Understanding Camera Client Server

<< Back to the EasyImage Toolkit page

How To - Understanding the Camera Client and Camera Server

What you will learn

This How-To describes most of the things you will need to know about the Camera Client and Camera Server. You will learn

  • why you should use a camera server
  • how to start the Server from either the Start Menu or through your program
  • some issues that may affect how it all works.

Why you should use a camera server

Conceptually, if you have a web camera attached to your computer, you should just be able to ask it for a frame. Alternately, you should be able to set a frame rate and be notified when a new frame is ready for you to use. If only all of life were that simple.

The reality is that accessing frames on a web camera is a mess. In fact, one of our motivations for writing EasyImages was to try to reduce this mess to a manageable state! Here are a few reasons:

  • Camera hardware and drivers all deliver different things. Just because you set a property (e.g., a camera size and frame rate) doesn't mean you can get it.
  • Windows tends to block access to camera images to a single process. That means that if you are getting camera frames from one program, you can't run another program to get frames from that same camera.
  • If you have multiple cameras attached to your computer, things get hairy.
  • Threading tends to mess up how you can reliably access camera frames without adding program complexity.

To get around some of these issues, we include a Camera Server with Easy Images. The first job of the server is to start a web camera with some certain properties set (e.g., frame rate, size, and a name), and then capture frames from an attached web camera. Multiple client programs can then access those frames. Under the covers, the camera server writes frames to a named location (that is what the Camera name is used for), and the camera clients just read from that location.

For most people, all you need to know how to do is start the camera server and set properties that work well with your program.

We should mention that you don't have to use the Camera Client / Server model in your own programs. You can use the Camera object supplied in EasyImages to access frames directly. This approach will actually work for most things, but see the issues mentioned above.

Starting the Client Server.

This sequence illustrates two ways to start the Camera Server.

Method 1: The Start Menu

If you have installed the CameraServer Installer package (in the Easy Images download and installation section), you will find an entry on your start menu called Grouplab -> EasyImages -> Camera Server. Select this, and the window below should appear:

At this point, you can specify the following properties of the camera server:

  • the name of your camera (but this name has to match the name provided to the CameraClient initialization method) - unless you have multiple cameras, you will find it easiest to just leave the name as DefaultCamera.
  • a maximum frame rate that you want the server to try to generate frames (this cannot be guaranteed, but it will do the best it can)
  • the image resolution (note that large images will slow the system)

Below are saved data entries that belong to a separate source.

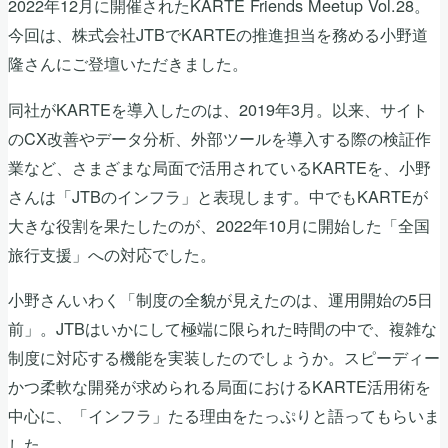
2022年12月に開催されたKARTE Friends Meetup Vol.28。
今回は、株式会社JTBでKARTEの推進担当を務める小野道
隆さんにご登壇いただきました。
同社がKARTEを導入したのは、2019年3月。以来、サイト
のCX改善やデータ分析、外部ツールを導入する際の検証作
業など、さまざまな局面で活用されているKARTEを、小野
さんは「JTBのインフラ」と表現します。中でもKARTEが
大きな役割を果たしたのが、2022年10月に開始した「全国
旅行支援」への対応でした。
小野さんいわく「制度の全貌が見えたのは、運用開始の5日
前」。JTBはいかにして極端に限られた時間の中で、複雑な
制度に対応する機能を実装したのでしょうか。スピーディー
かつ柔軟な開発が求められる局面におけるKARTE活用術を
中心に、「インフラ」たる理由をたっぷりと語ってもらいま
した。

When you are done, you can start generating frames from the web camera, or you can generate a test pattern instead. The two images below show both cases. The left starts the server using actual camera frames by clicking the Start Camera checkbox, while the right does the same except that it generates a test pattern by clicking the Start Test Pattern button. You can see the video or the test pattern as it is being generated by clicking the ''Display video' checkbox (see image below). Note that the test pattern shows the current time in one second intervals.

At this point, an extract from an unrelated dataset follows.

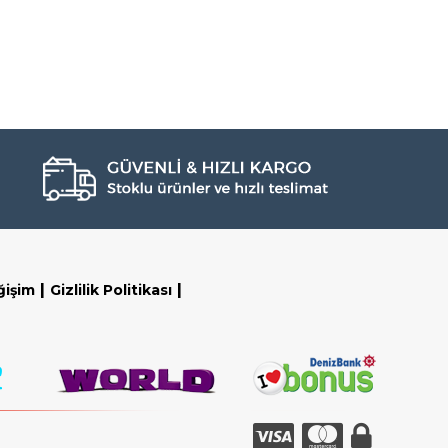
|
|
ğişim
Gizlilik Politikası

Method 2: Automatic Server Starting through your Client Programs.

If you try to start a program that uses the Camera Client to access frames (e.g., all the tutorials are written this way), that program will expect the server to be running. However, if for some reason you have not started the Server, the program will recognize and try to remedy this.

Instead of failing, thatprogram will install its own version of the server (which is actually included in the EasyImages.dll, and then try to invoke it. You will then see the series of dialog boxes below. You then need to select the Start checkbox in the Camera Server window, and the Ok button in the Start Camera dialog box after the camera is started.

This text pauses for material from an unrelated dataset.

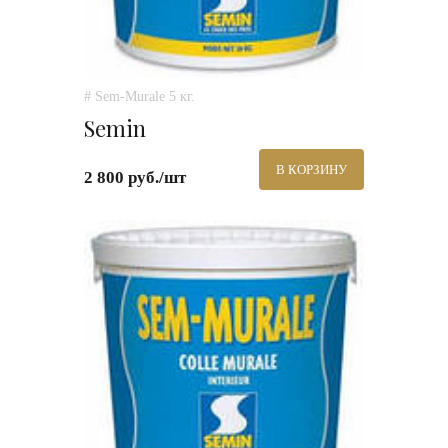
# Sem-Murale 5 кг.
Semin
В КОРЗИНУ
2 800 руб./шт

A few other things to know:

  • Starting and stopping the camera takes a few seconds.
  • You cannot change the camera properties if the camera is started. Instead, you have to stop the camera, change its properties, and restart it.
  • If you stop the camera, it will automatically unselect the Display Video checkbox and shrink the window. This is because there is nothing being captured anymore, so its misleading to show an image there.
  • If you don't have a web camera attached to your computer, the results are somewhat uncertain.
  • If you don't have the server running while the Camera Client program is trying to get camera frames unpredictable things can happen. We have gone to great lengths to try to minimize the effects of this:
    • you may get a blank image if the server has never been started, or
    • you may get a frozen image of the last frame captured before the server is stopped.
  • the CameraServer program is written in EasyImages - it just uses the Camera object instead of the CameraClient object.